On the approval form the IRS, a corporation may change its method from direct charge-off to reserve.

Either the reserve method or the direct charge-off method may be used, if the election is made in the corporation’s first taxable year.

A corporation is required to use the direct charge-off method rather than the reserve method.

Explanation

Accrual-basis taxpayers (which includes corporations) are required to use the specific charge-off (aka direct charge-off) method for tax purposes. This does not preclude a corporation from using the reserve method for financial reporting purposes, as required.

3

For a C Corporation, _____ are able to be expensed or amortized during the organizational process.

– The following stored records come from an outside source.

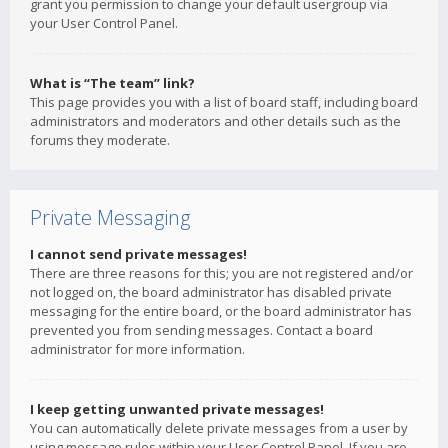
grant you permission to change your default usergroup via
your User Control Panel.
What is “The team” link?
This page provides you with a list of board staff, including board
administrators and moderators and other details such as the
forums they moderate.
Private Messaging
I cannot send private messages!
There are three reasons for this; you are not registered and/or
not logged on, the board administrator has disabled private
messaging for the entire board, or the board administrator has
prevented you from sending messages. Contact a board
administrator for more information.
I keep getting unwanted private messages!
You can automatically delete private messages from a user by
using message rules within your User Control Panel. If you are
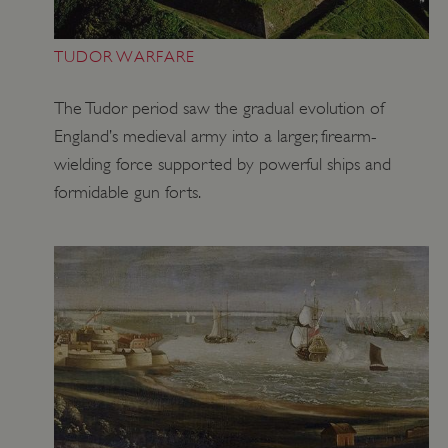
TUDOR WARFARE
The Tudor period saw the gradual evolution of
England’s medieval army into a larger, firearm-
wielding force supported by powerful ships and
formidable gun forts.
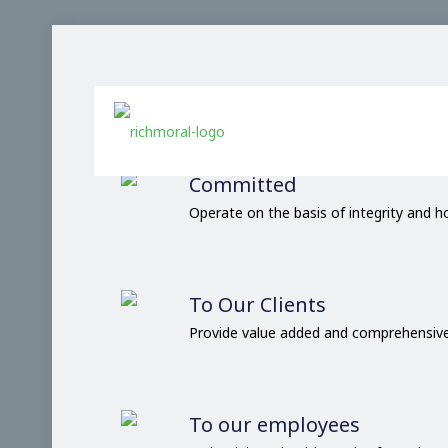
Our Comm
Committed
Operate on the basis of integrity and 
To Our Clients
Provide value added and comprehensive
To our employees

Legal fees associated with charter drafts

Costs associated with issuing company stock

Underwriter commissions

All of the above

Explanation

Stock sale costs cannot be expensed or amortized during the organizational period, only legal fees necessary to form the company.

4

ABC Corp, a calendar-year corporation, reimburses employees for properly substantiated qualifying business meal expenses. The employees are present at the meals, which are neither lavish nor extravagant and the reimbursement is not treated as wages subject to withholdings. What percentage of meal expenses may ABC deduct?

100%

80%

50%

0%

Explanation

Only 50% of meal expenses are deductible.

5

A corporation’s penalty for underpaying federal estimated taxes is:

Fully deductible if reasonable cause can be established for the underpayment

Fully deductible in the year paid

Not deductible

Partially deductible

Explanation

The penalty for underpayment of federal estimated taxes is not deductible.

6

ABC Corp, a calendar year corporation, reimburses employees for properly substantiated qualifying business meal expenses. The employees are present at the meals, which are neither lavish nor extravagant and the reimbursement is not treated as wages subject to withholdings. What percentage of meal expenses may ABC deduct?

100%

80%

50%

0%

Explanation

Only 50% of meal expenses are deductible.

7

A corporation’s penalty for underpaying federal estimated taxes is:

Fully deductible if reasonable cause can be established for the underpayment

Fully deductible in the year paid

Not deductible

Partially deductible

Explanation

The penalty for underpayment of federal estimated taxes is not deductible.

8

What is the maximum amount of capital losses in excess of capital gains that a C corporation may deduct in a year?

$0

$3,000

$5,000

$10,000

Explanation

For C corporations, capital losses may only be deducted to the extent of capital gains in a given year. Excess capital losses may, however, be carried back three years or forward five (again, only to the extent of capital gains in those years).